JAKARTA — Otoritas Jasa Keuangan (OJK) menyebut pertumbuhan Bank Perkreditan Rakyat Syariah (BPRS) cukup tinggi dalam beberapa tahun terakhir. Ini disebabkan cukup banyak BPR Konvensional yang dikonversi menjadi BPR Syariah.
Hal tersebut disampaikan oleh Direktur Pengaturan dan Perizinan Perbankan Syariah Otoritas Jasa Keuangan (OJK), Nyimas Rohmah di hari kelima Workshop Pra-Ijtima’ Sanawi Dewan Pengawas Syariah (DPS) VIII 2023. Kegiatan ini berlangsung di Hotel Mercure Jakarta Batavia, Jumat (8/9/2023).
“Kalau dilihat dari jumlahnya, BPRS ini sebenarnya cukup tinggi pertumbuhannya secara jumlah karena dalam beberapa tahun terakhir cukup banyak BPR Konvensional yang dikonversi menjadi BPR Syariah,” paparnya saat menjadi pemateri diskusi.
Nyimas menyampaikan bahwa sampai dengan Juni 2023, total aset industri Perbankan Syariah Indonesia mencapai Rp 822,53 triliun. Industri ini terdiri dari 13 Bank Umum Syariah (BUS), 20 Unit Usaha Syariah (UUS), dan 171 Bank Perekonomian Rakyat Syariah (BPRS).
Kendati demikian, ia berharap perbankan syariah bisa tumbuh lebih dari angka tersebut. Jika melihat total aset industri Perbankan Syariah dibandingkan total Perbankan Nasional yang telah mencapai angka 7,31%, maka pertumbuhan ini masih bisa ditingkatkan.
“Ini menjadi tugas kita semua, khususnya terkait literasi, edukasi, dan sosialisasi untuk memberikan pemahaman kepada masyarakat Indonesia mengenai perbankan syariah, sehingga mereka mau bertransaksi di perbankan syariah,” ujarnya.

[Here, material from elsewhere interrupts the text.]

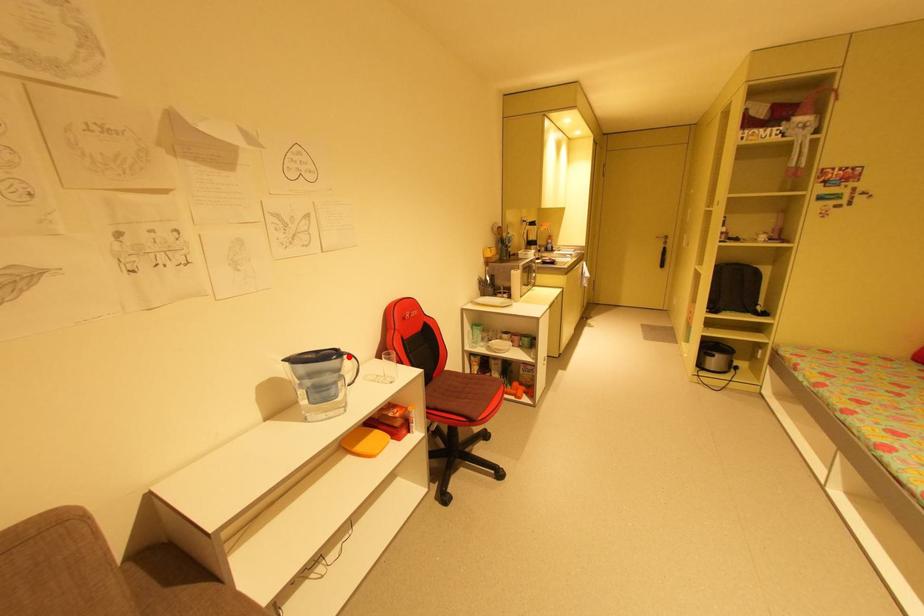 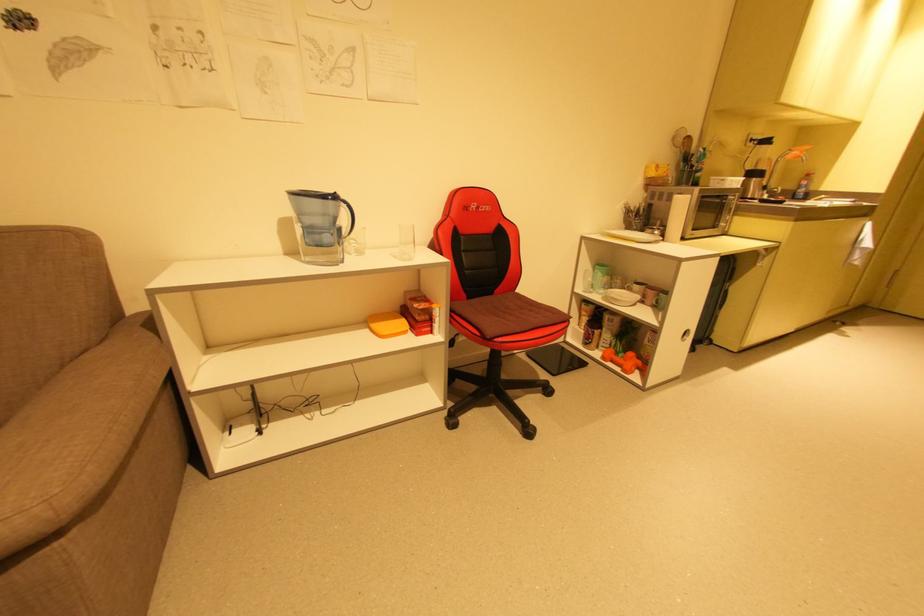 Question: I am providing you with two images of the same scene from different viewpoints. A red point is shown in image1. For the corresponding object point in image2, is it positioned nearer or farther from the camera?

Choices:
 (A) Nearer
 (B) Farther

Answer: (B)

Kepada MUIDigital dan TVMUI, ia mengatakan pentingnya peran DPS dalam rangka pengembangan industri perbankan syariah di Indonesia.

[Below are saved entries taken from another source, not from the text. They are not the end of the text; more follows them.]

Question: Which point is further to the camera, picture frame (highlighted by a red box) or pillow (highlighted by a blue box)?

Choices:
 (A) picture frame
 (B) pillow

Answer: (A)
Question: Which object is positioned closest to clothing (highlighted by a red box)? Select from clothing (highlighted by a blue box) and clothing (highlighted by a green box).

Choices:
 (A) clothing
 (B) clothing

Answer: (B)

Beberapa langkah konkret yang bisa dilakukan DPS yang pertama adalah melakukan pengawasan kesesuaian prinsip syariah pada BPRS. Pengawasan ini untuk menjamin kesyariahan BPRS sehingga kepercayaan masyarakat terjaga.
“Kedua, DPS dapat melakukan pembinaan ataupun pendidikan kepada internal perbankan syariah mengenai prinsip-prinsip syariah, sehingga pegawai bank syariah dapat memberikan penjelasan yang tepat kepada masyarakat mengenai perbankan syariah, dan apa perbedaannya dengan perbankan konvensional,” terangnya.
Lebih lanjut, Nyimas menyampaikan perkembangan regulasi terkait BPRS. Menurutnya, DPS BPRS perlu mencermati dan mengetahui beberapa ketentuan. Misalnya UU Nomor 4 Tahun 2023 tentang Pengembangan dan Penguatan Sektor Keuangan (UUP2SK).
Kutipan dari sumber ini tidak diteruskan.